# Reverse on Model #917289081 Craftsman Tractor



## lgehring (Dec 30, 2013)

Have a snow blade attached.
Just replaced the lawn tractor drive belt
Reverse is practically non existent. Any one have a suggestion?


----------



## wjjones (May 28, 2010)

lgehring said:


> Have a snow blade attached.
> Just replaced the lawn tractor drive belt
> Reverse is practically non existent. Any one have a suggestion?





Have you tried purging the tranny? Is it a hydro, or geared tranny? Also either way geared, or hydro the clutch/ brake pivot point needs to be greased too.


----------



## lgehring (Dec 30, 2013)

It is geared.
I'll try greasing.
Also to clarify, I Changed the belt because of this problem, hoping that would fix the problem.


----------



## wjjones (May 28, 2010)

It could be the clutch/ brake rod out of adjustment too.


----------



## wjjones (May 28, 2010)

I have bought a drive belt before that the aftermarket place I bought it from claimed it was a direct fit OE belt only to have it not be the correct size belt. Where did you buy your new belt? Another thing to check would be the clutch return spring.

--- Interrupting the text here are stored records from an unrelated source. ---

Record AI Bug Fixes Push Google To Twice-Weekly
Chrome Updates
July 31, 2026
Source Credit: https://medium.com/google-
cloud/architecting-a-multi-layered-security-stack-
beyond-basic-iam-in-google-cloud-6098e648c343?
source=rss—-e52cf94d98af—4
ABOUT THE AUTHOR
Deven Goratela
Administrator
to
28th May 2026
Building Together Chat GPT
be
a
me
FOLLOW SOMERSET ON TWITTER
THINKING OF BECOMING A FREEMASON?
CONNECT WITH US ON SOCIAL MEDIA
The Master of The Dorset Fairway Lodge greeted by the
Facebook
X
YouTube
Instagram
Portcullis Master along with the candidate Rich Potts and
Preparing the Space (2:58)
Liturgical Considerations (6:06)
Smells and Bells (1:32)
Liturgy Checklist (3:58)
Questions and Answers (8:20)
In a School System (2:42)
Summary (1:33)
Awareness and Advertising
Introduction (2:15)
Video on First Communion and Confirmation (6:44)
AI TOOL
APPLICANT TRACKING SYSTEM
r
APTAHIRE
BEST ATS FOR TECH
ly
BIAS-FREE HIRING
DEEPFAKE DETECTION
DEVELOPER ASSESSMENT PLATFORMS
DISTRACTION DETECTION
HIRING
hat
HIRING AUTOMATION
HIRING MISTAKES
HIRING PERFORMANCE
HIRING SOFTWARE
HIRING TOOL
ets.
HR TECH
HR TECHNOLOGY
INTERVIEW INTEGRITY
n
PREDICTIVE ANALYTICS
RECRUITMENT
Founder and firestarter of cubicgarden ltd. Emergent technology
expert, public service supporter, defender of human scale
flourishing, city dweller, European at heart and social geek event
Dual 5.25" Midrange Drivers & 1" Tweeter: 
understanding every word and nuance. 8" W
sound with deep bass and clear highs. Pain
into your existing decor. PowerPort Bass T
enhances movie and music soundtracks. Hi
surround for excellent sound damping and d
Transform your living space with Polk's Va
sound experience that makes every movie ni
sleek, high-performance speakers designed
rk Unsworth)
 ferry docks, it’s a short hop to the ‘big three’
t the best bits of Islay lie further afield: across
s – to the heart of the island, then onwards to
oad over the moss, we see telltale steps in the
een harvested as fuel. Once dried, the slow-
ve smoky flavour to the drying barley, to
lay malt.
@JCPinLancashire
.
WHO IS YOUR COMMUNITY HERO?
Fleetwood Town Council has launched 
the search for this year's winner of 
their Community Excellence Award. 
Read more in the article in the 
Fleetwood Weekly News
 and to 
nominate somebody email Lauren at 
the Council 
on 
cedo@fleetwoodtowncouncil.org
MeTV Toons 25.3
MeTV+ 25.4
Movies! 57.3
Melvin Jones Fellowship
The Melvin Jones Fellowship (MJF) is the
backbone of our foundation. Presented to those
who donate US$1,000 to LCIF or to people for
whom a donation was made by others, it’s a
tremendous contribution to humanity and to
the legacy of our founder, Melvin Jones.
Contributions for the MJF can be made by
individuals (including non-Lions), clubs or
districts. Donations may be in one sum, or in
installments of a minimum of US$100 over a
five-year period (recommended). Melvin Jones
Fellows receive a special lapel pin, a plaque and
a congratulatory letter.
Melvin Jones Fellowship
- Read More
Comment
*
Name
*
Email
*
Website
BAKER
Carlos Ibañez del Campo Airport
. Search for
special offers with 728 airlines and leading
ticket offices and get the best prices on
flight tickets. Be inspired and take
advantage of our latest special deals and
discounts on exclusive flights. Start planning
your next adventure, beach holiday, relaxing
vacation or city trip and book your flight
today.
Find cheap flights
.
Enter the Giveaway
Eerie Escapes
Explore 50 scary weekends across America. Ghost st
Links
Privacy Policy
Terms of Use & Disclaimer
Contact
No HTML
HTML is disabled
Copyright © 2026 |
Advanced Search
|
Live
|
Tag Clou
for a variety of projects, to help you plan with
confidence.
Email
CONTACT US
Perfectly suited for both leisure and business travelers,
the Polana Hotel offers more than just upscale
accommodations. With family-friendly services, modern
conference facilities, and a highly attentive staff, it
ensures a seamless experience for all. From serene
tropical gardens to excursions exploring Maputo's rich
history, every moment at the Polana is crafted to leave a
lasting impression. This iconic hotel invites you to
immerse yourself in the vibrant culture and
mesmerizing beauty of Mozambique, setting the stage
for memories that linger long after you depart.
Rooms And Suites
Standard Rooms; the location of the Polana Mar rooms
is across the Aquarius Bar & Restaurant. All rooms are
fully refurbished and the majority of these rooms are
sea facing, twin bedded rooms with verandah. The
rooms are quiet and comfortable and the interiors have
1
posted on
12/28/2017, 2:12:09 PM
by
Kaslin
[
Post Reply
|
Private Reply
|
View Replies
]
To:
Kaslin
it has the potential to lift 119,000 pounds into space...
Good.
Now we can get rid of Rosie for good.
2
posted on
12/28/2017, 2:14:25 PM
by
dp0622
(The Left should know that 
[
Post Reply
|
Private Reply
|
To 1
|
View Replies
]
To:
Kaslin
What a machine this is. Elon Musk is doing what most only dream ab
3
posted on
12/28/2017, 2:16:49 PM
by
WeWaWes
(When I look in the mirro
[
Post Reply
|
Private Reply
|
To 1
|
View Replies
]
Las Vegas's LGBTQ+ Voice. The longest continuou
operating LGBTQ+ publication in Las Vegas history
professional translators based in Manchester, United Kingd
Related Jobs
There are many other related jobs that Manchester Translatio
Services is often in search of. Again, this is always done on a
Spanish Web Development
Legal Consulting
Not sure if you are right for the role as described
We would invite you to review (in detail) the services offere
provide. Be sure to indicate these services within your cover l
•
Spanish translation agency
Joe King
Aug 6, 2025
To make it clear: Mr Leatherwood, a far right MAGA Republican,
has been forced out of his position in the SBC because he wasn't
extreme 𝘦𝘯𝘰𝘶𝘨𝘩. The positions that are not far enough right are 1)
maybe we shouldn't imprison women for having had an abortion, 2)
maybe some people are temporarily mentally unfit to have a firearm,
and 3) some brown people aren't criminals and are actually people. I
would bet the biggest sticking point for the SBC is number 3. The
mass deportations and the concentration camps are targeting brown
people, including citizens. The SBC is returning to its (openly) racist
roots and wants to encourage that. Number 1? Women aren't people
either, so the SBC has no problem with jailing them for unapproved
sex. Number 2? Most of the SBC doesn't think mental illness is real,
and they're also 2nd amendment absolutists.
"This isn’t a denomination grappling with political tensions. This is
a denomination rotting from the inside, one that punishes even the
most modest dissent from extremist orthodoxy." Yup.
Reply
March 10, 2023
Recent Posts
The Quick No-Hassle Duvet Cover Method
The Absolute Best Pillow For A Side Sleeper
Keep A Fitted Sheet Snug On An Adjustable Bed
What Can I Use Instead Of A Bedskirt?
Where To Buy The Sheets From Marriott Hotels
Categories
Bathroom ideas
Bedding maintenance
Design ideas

http://www.searspartsdirect.com/par...1109457P/00003?blt=06&prst=0&shdMod=917289081


----------



## lgehring (Dec 30, 2013)

I bought the belt from Sears.
Have the grand kids yesterday and today. I will try to check the return spring as well as the rod later today when I try to lube the pivot point.
Snow coming tomorrow and would like to get it running better.

The manual is next to useless for maintenance. Do you have any idea where to get a maintenance manual online for this model?

Thanks for all your suggestions! Hopefully one works.


----------



## lgehring (Dec 30, 2013)

Got it, the "motion lever" (the forward/reverse lever) was about 1/2 out of adjustment so was not completely going into reverse.


----------



## wjjones (May 28, 2010)

lgehring said:


> Got it, the "motion lever" (the forward/reverse lever) was about 1/2 out of adjustment so was not completely going into reverse.




Glad to hear you got it figured out.:thumbsup: I knew it had to be something simple.


----------